Intuition does not come easily; it requires years of experience in problem solving and is founded upon a solid and complete grasp of the details of the business (Isenberg, 1984; Seebo, 1993). Intuition is central to all decisions, it is not an irrational process, it is based on a deep understanding of the situation (Khatri, N., & Ng, H. A., 2000).
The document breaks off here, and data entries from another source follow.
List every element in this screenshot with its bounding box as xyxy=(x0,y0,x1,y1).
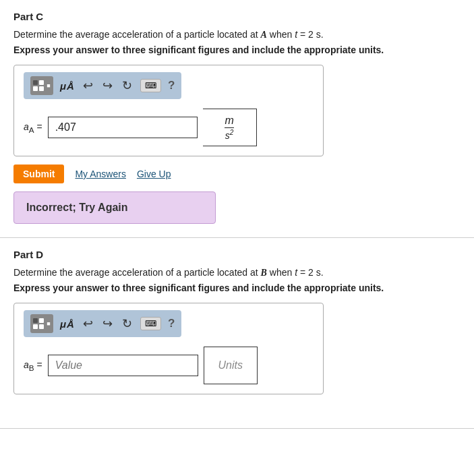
part-c-give-up-link[interactable]: Give Up xyxy=(137,169,171,179)
part-c-action-row: Submit My Answers Give Up xyxy=(13,165,461,183)
part-d-answer-label: aB = xyxy=(24,359,42,372)
part-d-action-row: Submit xyxy=(13,403,461,415)
part-c-keyboard-btn[interactable]: ⌨ xyxy=(140,79,161,92)
part-c-units-fraction: m s2 xyxy=(225,114,233,142)
part-d-refresh-btn[interactable]: ↻ xyxy=(121,316,134,331)
part-c-question-end: when t = 2 s. xyxy=(267,29,324,40)
part-d-label: Part D xyxy=(13,249,461,260)
part-c-toolbar: ■ μÅ ↩ ↪ ↻ ⌨ ? xyxy=(24,72,181,99)
part-c-units-numerator: m xyxy=(225,114,233,128)
part-d-redo-btn[interactable]: ↪ xyxy=(101,316,114,331)
part-d-units-box: Units xyxy=(204,347,258,384)
part-d-instruction: Express your answer to three significant… xyxy=(13,282,461,293)
part-d-input-row: aB = Units xyxy=(24,347,314,384)
part-c-undo-btn[interactable]: ↩ xyxy=(82,78,94,93)
part-d-keyboard-btn[interactable]: ⌨ xyxy=(140,317,161,330)
part-c-units-denominator: s2 xyxy=(225,129,234,141)
part-d-units-placeholder: Units xyxy=(218,359,242,371)
part-c-redo-btn[interactable]: ↪ xyxy=(101,78,114,93)
part-c-submit-btn[interactable]: Submit xyxy=(13,165,64,183)
part-c-grid-icon[interactable]: ■ xyxy=(30,76,53,95)
part-c-question: Determine the average acceleration of a … xyxy=(13,29,461,40)
part-c-units-box: m s2 xyxy=(203,109,257,146)
part-c-answer-box: ■ μÅ ↩ ↪ ↻ ⌨ ? aA = m s2 xyxy=(13,65,324,156)
part-c-value-input[interactable] xyxy=(48,117,198,138)
part-c-label: Part C xyxy=(13,11,461,22)
part-d-point: B xyxy=(261,268,267,278)
part-c-my-answers-link[interactable]: My Answers xyxy=(75,169,125,179)
part-d-question: Determine the average acceleration of a … xyxy=(13,267,461,278)
part-c-instruction: Express your answer to three significant… xyxy=(13,44,461,55)
part-d-answer-box: ■ μÅ ↩ ↪ ↻ ⌨ ? aB = Units xyxy=(13,303,324,394)
part-d-section: Part D Determine the average acceleratio… xyxy=(0,238,474,429)
part-d-question-end: when t = 2 s. xyxy=(267,267,324,278)
part-c-refresh-btn[interactable]: ↻ xyxy=(121,78,134,93)
part-c-answer-label: aA = xyxy=(24,121,42,134)
part-c-feedback-banner: Incorrect; Try Again xyxy=(13,191,216,224)
part-d-question-text: Determine the average acceleration of a … xyxy=(13,267,261,278)
part-c-section: Part C Determine the average acceleratio… xyxy=(0,0,474,238)
part-c-help-btn[interactable]: ? xyxy=(168,79,175,92)
part-d-undo-btn[interactable]: ↩ xyxy=(82,316,94,331)
part-d-help-btn[interactable]: ? xyxy=(168,317,175,330)
part-c-mu-label[interactable]: μÅ xyxy=(60,80,75,92)
part-d-mu-label[interactable]: μÅ xyxy=(60,318,75,330)
part-d-value-input[interactable] xyxy=(48,355,198,376)
part-c-point: A xyxy=(261,30,267,40)
part-c-question-text: Determine the average acceleration of a … xyxy=(13,29,261,40)
part-c-input-row: aA = m s2 xyxy=(24,109,314,146)
part-d-grid-icon[interactable]: ■ xyxy=(30,314,53,333)
part-c-feedback-text: Incorrect; Try Again xyxy=(26,202,128,213)
part-d-toolbar: ■ μÅ ↩ ↪ ↻ ⌨ ? xyxy=(24,310,181,337)
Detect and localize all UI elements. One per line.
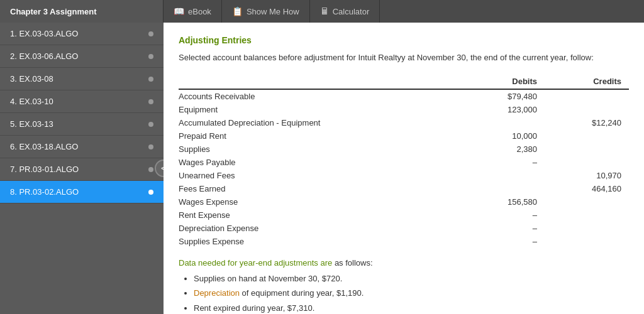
- sidebar-item-2-label: 2. EX.03-06.ALGO: [10, 51, 78, 61]
- sidebar-item-7-dot: [148, 167, 153, 172]
- sidebar-item-6-dot: [148, 144, 153, 149]
- bullet-intro: Data needed for year-end adjustments are…: [179, 258, 629, 268]
- table-row: Accumulated Depreciation - Equipment $12…: [179, 116, 629, 129]
- col-header-debits: Debits: [460, 74, 545, 89]
- table-row: Unearned Fees 10,970: [179, 169, 629, 182]
- tab-show-me-how[interactable]: 📋 Show Me How: [222, 0, 310, 23]
- table-row: Depreciation Expense –: [179, 222, 629, 235]
- sidebar-item-5-label: 5. EX.03-13: [10, 119, 53, 129]
- table-row: Wages Expense 156,580: [179, 195, 629, 208]
- list-item: Rent expired during year, $7,310.: [194, 302, 629, 315]
- row-debit-wages-expense: 156,580: [460, 195, 545, 208]
- row-label-accum-dep: Accumulated Depreciation - Equipment: [179, 116, 460, 129]
- table-row: Fees Earned 464,160: [179, 182, 629, 195]
- sidebar-item-2-dot: [148, 54, 153, 59]
- chapter-title: Chapter 3 Assignment: [0, 0, 164, 23]
- row-credit-dep-expense: [545, 222, 629, 235]
- adjusting-entries-table: Debits Credits Accounts Receivable $79,4…: [179, 74, 629, 248]
- row-debit-wages-payable: –: [460, 156, 545, 169]
- table-row: Rent Expense –: [179, 208, 629, 222]
- sidebar-item-5[interactable]: 5. EX.03-13: [0, 113, 164, 136]
- row-debit-unearned-fees: [460, 169, 545, 182]
- row-credit-equipment: [545, 103, 629, 116]
- sidebar-item-7[interactable]: 7. PR.03-01.ALGO: [0, 158, 164, 181]
- header: Chapter 3 Assignment 📖 eBook 📋 Show Me H…: [0, 0, 644, 23]
- tab-calculator[interactable]: 🖩 Calculator: [310, 0, 380, 23]
- sidebar-item-1-label: 1. EX.03-03.ALGO: [10, 29, 78, 38]
- row-label-supplies: Supplies: [179, 143, 460, 156]
- row-debit-prepaid-rent: 10,000: [460, 129, 545, 143]
- sidebar-item-3-dot: [148, 77, 153, 82]
- row-credit-supplies: [545, 143, 629, 156]
- row-label-supplies-expense: Supplies Expense: [179, 235, 460, 248]
- sidebar-item-8-label: 8. PR.03-02.ALGO: [10, 187, 79, 197]
- sidebar-item-8-dot: [148, 190, 153, 195]
- sidebar-item-8[interactable]: 8. PR.03-02.ALGO: [0, 181, 164, 203]
- bullet-list: Supplies on hand at November 30, $720. D…: [179, 273, 629, 315]
- sidebar-item-1[interactable]: 1. EX.03-03.ALGO: [0, 23, 164, 45]
- table-row: Equipment 123,000: [179, 103, 629, 116]
- tab-ebook-label: eBook: [188, 7, 211, 16]
- sidebar: 1. EX.03-03.ALGO 2. EX.03-06.ALGO 3. EX.…: [0, 23, 164, 314]
- row-credit-unearned-fees: 10,970: [545, 169, 629, 182]
- row-label-wages-expense: Wages Expense: [179, 195, 460, 208]
- row-credit-accum-dep: $12,240: [545, 116, 629, 129]
- row-debit-supplies-expense: –: [460, 235, 545, 248]
- sidebar-item-4[interactable]: 4. EX.03-10: [0, 90, 164, 113]
- row-debit-rent-expense: –: [460, 208, 545, 222]
- content-title: Adjusting Entries: [179, 35, 629, 45]
- row-credit-supplies-expense: [545, 235, 629, 248]
- row-label-equipment: Equipment: [179, 103, 460, 116]
- row-credit-rent-expense: [545, 208, 629, 222]
- sidebar-item-2[interactable]: 2. EX.03-06.ALGO: [0, 45, 164, 68]
- row-credit-wages-payable: [545, 156, 629, 169]
- row-label-unearned-fees: Unearned Fees: [179, 169, 460, 182]
- row-label-fees-earned: Fees Earned: [179, 182, 460, 195]
- list-item: Supplies on hand at November 30, $720.: [194, 273, 629, 285]
- sidebar-item-6[interactable]: 6. EX.03-18.ALGO: [0, 136, 164, 158]
- list-item: Depreciation of equipment during year, $…: [194, 287, 629, 300]
- sidebar-item-7-label: 7. PR.03-01.ALGO: [10, 165, 79, 174]
- row-label-prepaid-rent: Prepaid Rent: [179, 129, 460, 143]
- table-row: Prepaid Rent 10,000: [179, 129, 629, 143]
- table-row: Supplies 2,380: [179, 143, 629, 156]
- row-credit-ar: [545, 89, 629, 103]
- row-debit-dep-expense: –: [460, 222, 545, 235]
- row-credit-wages-expense: [545, 195, 629, 208]
- tab-calculator-label: Calculator: [333, 7, 370, 16]
- row-credit-fees-earned: 464,160: [545, 182, 629, 195]
- row-debit-supplies: 2,380: [460, 143, 545, 156]
- row-debit-accum-dep: [460, 116, 545, 129]
- sidebar-item-3[interactable]: 3. EX.03-08: [0, 68, 164, 90]
- intro-text: Selected account balances before adjustm…: [179, 51, 629, 64]
- row-debit-ar: $79,480: [460, 89, 545, 103]
- tab-show-me-how-label: Show Me How: [247, 7, 299, 16]
- main-layout: 1. EX.03-03.ALGO 2. EX.03-06.ALGO 3. EX.…: [0, 23, 644, 314]
- table-row: Supplies Expense –: [179, 235, 629, 248]
- sidebar-item-5-dot: [148, 122, 153, 127]
- tab-ebook[interactable]: 📖 eBook: [164, 0, 222, 23]
- row-debit-fees-earned: [460, 182, 545, 195]
- content-area: Adjusting Entries Selected account balan…: [164, 23, 644, 314]
- row-debit-equipment: 123,000: [460, 103, 545, 116]
- col-header-credits: Credits: [545, 74, 629, 89]
- tab-bar: 📖 eBook 📋 Show Me How 🖩 Calculator: [164, 0, 644, 23]
- sidebar-item-4-label: 4. EX.03-10: [10, 97, 53, 106]
- col-header-account: [179, 74, 460, 89]
- calculator-icon: 🖩: [320, 6, 329, 16]
- row-credit-prepaid-rent: [545, 129, 629, 143]
- row-label-wages-payable: Wages Payable: [179, 156, 460, 169]
- sidebar-item-3-label: 3. EX.03-08: [10, 74, 53, 84]
- table-row: Wages Payable –: [179, 156, 629, 169]
- show-me-how-icon: 📋: [232, 6, 243, 16]
- sidebar-item-6-label: 6. EX.03-18.ALGO: [10, 142, 78, 151]
- ebook-icon: 📖: [174, 6, 184, 16]
- row-label-dep-expense: Depreciation Expense: [179, 222, 460, 235]
- sidebar-item-1-dot: [148, 31, 153, 36]
- table-row: Accounts Receivable $79,480: [179, 89, 629, 103]
- row-label-ar: Accounts Receivable: [179, 89, 460, 103]
- row-label-rent-expense: Rent Expense: [179, 208, 460, 222]
- sidebar-item-4-dot: [148, 99, 153, 104]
It is a complex phenomenon that draws from the store of knowledge in our subconscious and is rooted in past experience (Khatri, N., & Ng, H. A., 2000).

Harper (1990) mentioned that top executive may not have to use intuition very often, but, when the data do not provide a clear answer, these executives have the uncanny ability to sense what should be done and the courage of their convictions to act decisively (Khatri, N., & Ng, H. A., 2000).

Intuition is no longer considered to be a single type, several researchers in the behavioral sciences and management have identified four ‘primary types’ of intuition (Sadler-Smith E. & Burke-Smalley L. 2015): (1) expert intuition, represents an expertise-based response driven by involuntary, non-conscious processing of information; (2) social intuition, refers to the rapid and automatic evaluation of another person’s cognitive and/or affective state through the perception and non-conscious processing of verbal and/or non-verbal indicators, akin to a form of ‘‘mind-reading; (3) moral intuition and (4) creative intuition (Sadler-Smith E. & Burke-Smalley L. 2015).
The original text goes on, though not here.